Graphique sur le nombre de sangliers présents dans le département 52, 55, et au niveau national

Pour les sangliers également présents en grand nombre sur la zone OPE, les taux de prélèvements sont très variables au cours de la période de 1997 à 2007 avec un pic de 2002 à 2004 (de 600 à 2 200 individus par an). Sur cette même période, les prélèvements de sangliers ont fortement progressé au niveau national (+ 60 %) et dans les deux départements concertés (+ 130 % en Meuse et + 77 % en Haute-Marne). Le taux de prélèvement moyen du sanglier sur le secteur de référence est de 1,91 individus par an et par km² contre 1,85 en Meuse, 1,27 en Haute-Marne et seulement 0,76 au niveau national.

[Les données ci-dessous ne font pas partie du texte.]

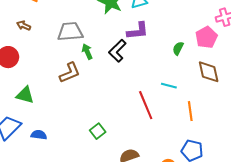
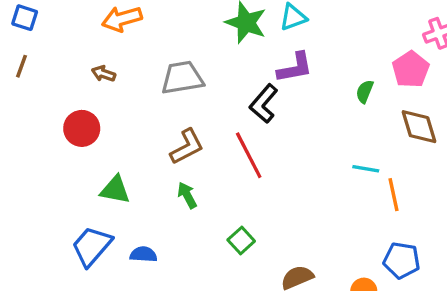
green arrow: (87, 52) -> (187, 195), moved
cyan line: (169, 86) -> (366, 169), moved
red line: (146, 105) -> (249, 155), moved

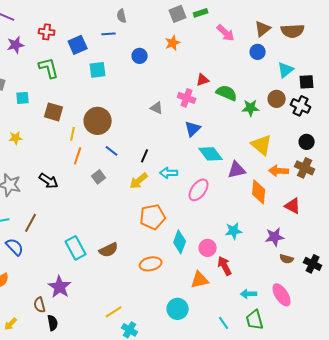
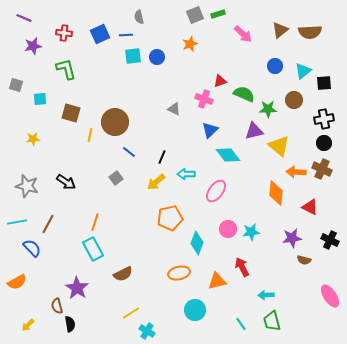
blue square: (78, 45) -> (100, 34), moved
blue circle: (258, 52) -> (275, 66), moved
cyan square: (98, 70) -> (133, 56), moved
black cross: (301, 106) -> (324, 119), moved, turned -36
orange line: (78, 156) -> (95, 222), moved
purple triangle: (237, 170) -> (254, 131), moved
pink circle: (208, 248) -> (228, 229), moved
brown semicircle: (109, 250) -> (123, 274), moved
orange ellipse: (151, 264) -> (179, 273), moved
black cross: (313, 264) -> (330, 240), moved
pink ellipse: (282, 295) -> (330, 296), moved

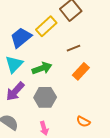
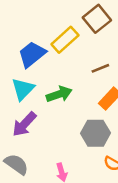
gray hexagon: (45, 97) -> (95, 133), moved

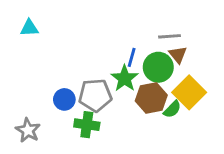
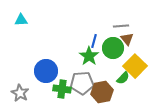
gray pentagon: (95, 95) -> (82, 83), moved
brown hexagon: (151, 98) -> (102, 92), moved
blue circle: (64, 99) -> (46, 71), size x1.5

Le secteur de référence OPE apparaît donc comme une zone à forte population de grands ongulés souvent à l'origine de collisions routières (0,17 collision par km en 2008 contre 0,05 au niveau national) et de dégâts agricoles importants pour lesquels les indemnisations ont été multipliées par 3 en 4 ans.

Carte des lots de chasses retenus pour l'étude des populations de chevreuils et sangliers sur la zone OPE en 2010

Dispositif

Au cours de la saison de chasse 2009/2010, une étude des populations de chevreuils et des sangliers a été menée en collaboration avec l'Office National de la Chasse et de la Faune Sauvage sur plusieurs lots. Pour les chevreuils de la zone OPE, Les masses corporelles des adultes sont proches de celles du territoire de référence de Trois-Fontaines (territoire de référence de Saint-Dizier). Celle des jeunes serait quand à elle inférieure et pourrait être le fruit d'un dysfonctionnement récent de la population de chevreuils. Ces observations ont également mis en évidence quelques différences morphologiques (poids et longueur de patte arrière) entre les territoires de chasse de la zone OPE sans doute liées à la diversité de la richesse des habitats et aux pratiques cynégénétiques. Pour le sanglier, l'analyse morphologique des animaux abattus révèle que celui des animaux de moins d'un an et des mâles adultes de la zone OPE est légèrement supérieur à celui du territoire de référence d'Arc-en-Barrois. Les sangliers sub-adultes et adultes du territoire d'Arc-en-Barrois montrent un taux de femelles gestantes bien plus important que pour les sangliers de la zone d'étude OPE malgré une fructification moins bonne. Pour ce qui concerne le sexe ratio des fœtus, il n'est pas différent du sexe ratio théorique de 1 mâle pour 1 femelle. Il y a peu différence morphologique entre les lots de chasse étudiés au sein de la zone OPE.

Dès 2011, une étude spécifique des dynamiques des populations sera engagée en équipant plusieurs individus de capteurs biométriques. Il s'agira d'analyser les déplacements de chevreuils et de sangliers à l'échelle d'un territoire.